I was born in 1954, the first year that universal polio vaccination was available to babies in the UK. I was vaccinated, although my mother wondered briefly whether injecting polio into a baby was a good idea. People I knew as I grew up, only a few years older than me, had often had polio, or been affected by it in some way. Part of the reason I did not learn to swim until I was 11 was a generalised fear in working-class communities of "catching polio" from public swimming pools. Ignorance. Which now manifests itself in fear of mobile-phone masts, in belief in the nonsense that the MMR vaccine causes autism, and in homeopathy. Among other things.

Because we know we are right. Don't we?

5 comments:

Anonymous said...

Very interested to see that you have enjoyed Nemesis - because I considered buying it I will now.

What attracetd me to it was because it did not seem AT ALL to be like his other books. Don't like the others at all - but this did seem different. I will give it a go now.

By the by, Solar is now on GCSE/GCE exam lists.

Augustus Carp said...

Moliere said that “The English are mad – they make their children ill to prevent them from becoming so!” This with reference to vaccination, and the wonderful Lady Mary Montagu Wortley, who in 1721 brought back from Turkey the counter-intuitive idea of sticking smallpox pus into her babies to prevent them from getting it at a later date. Seventy years later, Dr Jenner was merely following in her footsteps.

The good Dr Snow was also Queen Victoria’s anaesthetist in 1853, which made the practice acceptable during childbirth, so we should be grateful to him for that as well.

Anonymous said...

Does having the flu jab give you a cold?
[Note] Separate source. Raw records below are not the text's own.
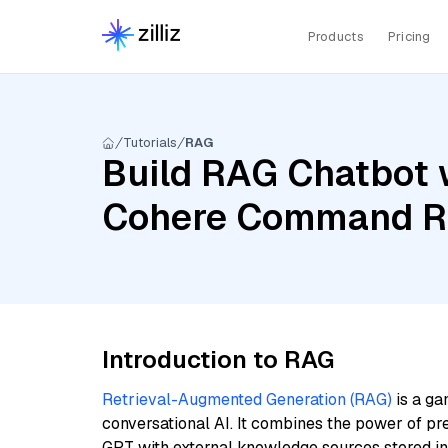
Products
Pricing
Tutorials
RAG
Build RAG Chatbot w
Cohere Command R,
Introduction to RAG
Retrieval-Augmented Generation (RAG)
is a ga
conversational AI. It combines the power of pr
GPT with external knowledge sources stored i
Some swear it does but medics say it's a cold you were going to get anyway.
Mobile phones are now proven to be harmful for young users - until the next set of experts come out with their findings!
L9
(Sorry if you get this twice Jane, pc finger trouble!)

Anonymous said...

We used to have measles (or was it chicken pox) parties, when children would gather to catch the disease from one who had it.
One certain thing - childhood illnesses can be vicious to an adult.
L9

dreamingspire said...

As you clearly understand, Jane, polio was also here in the late 1940s. But so was the NHS, which allowed enterprising medics to work hard at mitigating its aftereffects, equally for all sufferers.
I remember studying the sewer system of Manchester as a school project - and I'm a few years older than you.